## PROMPT
Using the data below, return word for word every line from the one holding "Regardez plus" down to the one holding "тися конкретними чоловіками або". Leave pictures out.

Stored data entries
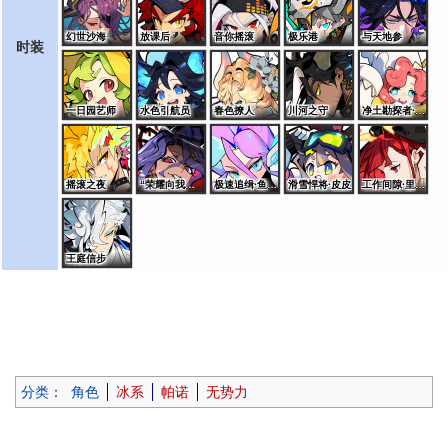
幻世沙海
放课后
音你摇滚
极乐港
与天地参
时装
一日园艺师
水色引航员
春色撩人
川河之守
净土勘探者·桑特诺娃
摇滚之夜
“荣耀向我俯首”·艾夏拉
极速追缉·鱼龙王
滑雪悍将·皮皮
工作间隙·里奥斯
王庭信步
分类
：
角色
冰系
帕诺
无势力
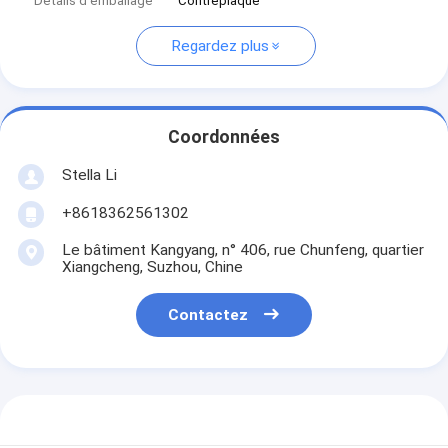
Détails d'emballage
Contreplaqué
Regardez plus
Coordonnées
Stella Li
+8618362561302
Le bâtiment Kangyang, n° 406, rue Chunfeng, quartier
Xiangcheng, Suzhou, Chine
Contactez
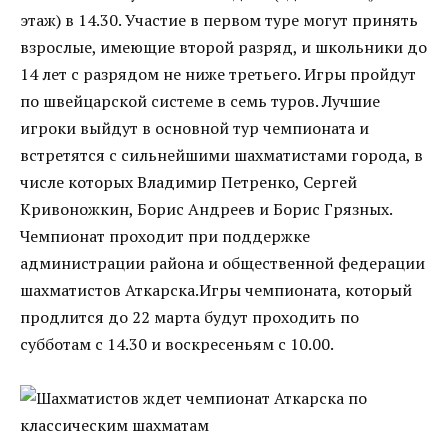
этаж) в 14.30. Участие в первом туре могут принять
взрослые, имеющие второй разряд, и школьники до
14 лет с разрядом не ниже третьего. Игры пройдут
по швейцарской системе в семь туров. Лучшие
игроки выйдут в основной тур чемпионата и
встретятся с сильнейшими шахматистами города, в
числе которых Владимир Петренко, Сергей
Кривоножкин, Борис Андреев и Борис Грязных.
Чемпионат проходит при поддержке
администрации района и общественной федерации
шахматистов Аткарска.Игры чемпионата, который
продлится до 22 марта будут проходить по
субботам с 14.30 и воскресеньям с 10.00.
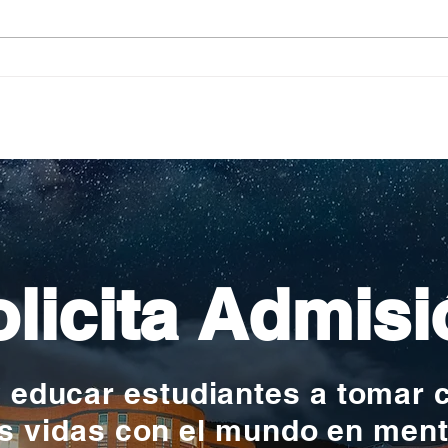
Pequeños escritores,
Org
grandes historias
en l
nac
licita Admisi
y educar estudiantes a tomar 
s vidas con el mundo en men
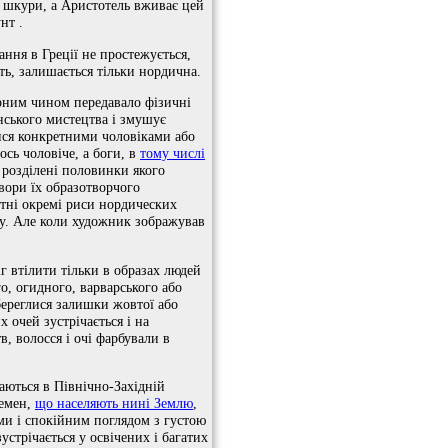
ої шкури, а Аристотель вживає цей
нт .
тання в Греції не простежується,
ить, залишається тільки нордична.
орним чином передавало фізичні
інського мистецтва і змушує
тися конкретними чоловіками або
сь чоловіче, а боги, в
тому числі
 розділені половинки якого
вори їх образотворчого
сутні окремі риси нордических
ину. Але коли художник зображував
г втілити тільки в образах людей
о, огидного, варварського або
береглися залишки жовтої або
 очей зустрічається і на
в, волосся і очі фарбували в
чаються в Північно-Західній
лемен,
що населяють нині Землю
,
ми і спокійним поглядом з густою
стрічається у освічених і багатих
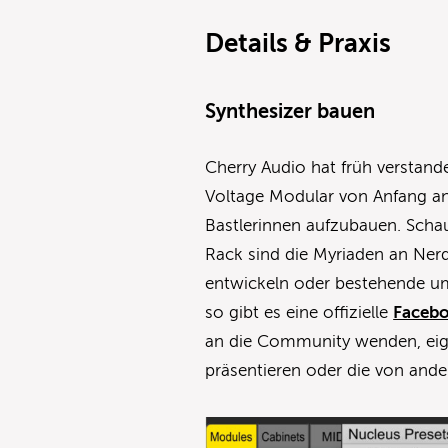
Details & Praxis
Synthesizer bauen
Cherry Audio hat früh verstan
Voltage Modular von Anfang a
Bastlerinnen aufzubauen. Scha
Rack sind die Myriaden an Ner
entwickeln oder bestehende um
so gibt es eine offizielle
Faceb
an die Community wenden, eig
präsentieren oder die von ander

## WRITTEN RESPONSE
Regardez plus
Coordonnées
Stella Li
+8618362561302
Le bâtiment Kangyang, n° 406, rue Chunfeng, quartier
Xiangcheng, Suzhou, Chine
Contactez
этаж) в 14.30. Участие в первом туре могут принять
взрослые, имеющие второй разряд, и школьники до
14 лет с разрядом не ниже третьего. Игры пройдут
по швейцарской системе в семь туров. Лучшие
игроки выйдут в основной тур чемпионата и
встретятся с сильнейшими шахматистами города, в
числе которых Владимир Петренко, Сергей
Кривоножкин, Борис Андреев и Борис Грязных.
Чемпионат проходит при поддержке
администрации района и общественной федерации
шахматистов Аткарска.Игры чемпионата, который
продлится до 22 марта будут проходить по
субботам с 14.30 и воскресеньям с 10.00.
Pequeños escritores,
Org
grandes historias
en l
nac
licita Admisi
y educar estudiantes a tomar 
s vidas con el mundo en men
ої шкури, а Аристотель вживає цей
нт .
тання в Греції не простежується,
ить, залишається тільки нордична.
орним чином передавало фізичні
інського мистецтва і змушує
тися конкретними чоловіками або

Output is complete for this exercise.